Identify each line below containing the string "management" and copy it.

**EXERCISE DATA:**

=== Section Start ===

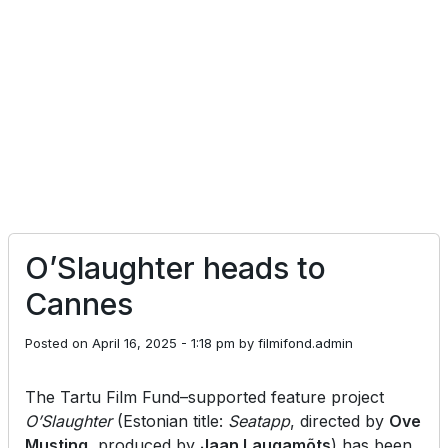
O’Slaughter heads to
Cannes
Posted on
April 16, 2025 - 1:18 pm
by
filmifond.admin
The Tartu Film Fund–supported feature project
O’Slaughter
(Estonian title:
Seatapp
, directed by
Ove
Musting
, produced by
Jaan Laugamõts
) has been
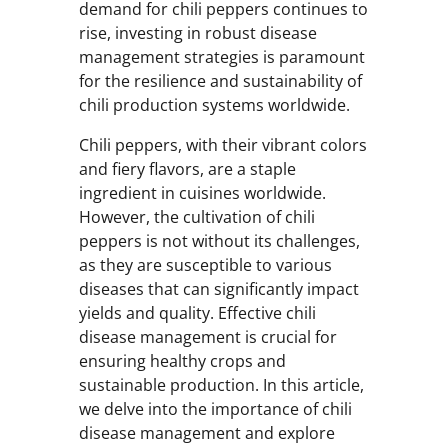
demand for chili peppers continues to
rise, investing in robust disease
management strategies is paramount
for the resilience and sustainability of
chili production systems worldwide.
Chili peppers, with their vibrant colors
and fiery flavors, are a staple
ingredient in cuisines worldwide.
However, the cultivation of chili
peppers is not without its challenges,
as they are susceptible to various
diseases that can significantly impact
yields and quality. Effective chili
disease management is crucial for
ensuring healthy crops and
sustainable production. In this article,
we delve into the importance of chili
disease management and explore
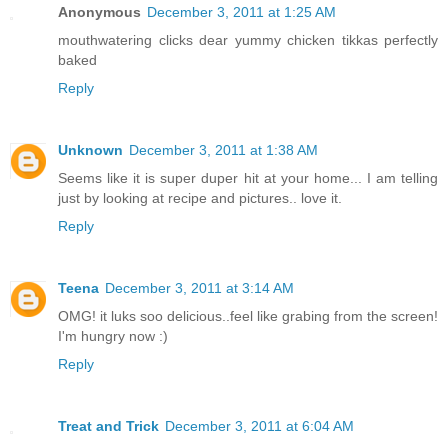
Anonymous
December 3, 2011 at 1:25 AM
mouthwatering clicks dear yummy chicken tikkas perfectly
baked
Reply
Unknown
December 3, 2011 at 1:38 AM
Seems like it is super duper hit at your home... I am telling
just by looking at recipe and pictures.. love it.
Reply
Teena
December 3, 2011 at 3:14 AM
OMG! it luks soo delicious..feel like grabing from the screen!
I'm hungry now :)
Reply
Treat and Trick
December 3, 2011 at 6:04 AM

=== Section End ===

**TASK SOLUTION:**
management strategies is paramount
disease management is crucial for
disease management and explore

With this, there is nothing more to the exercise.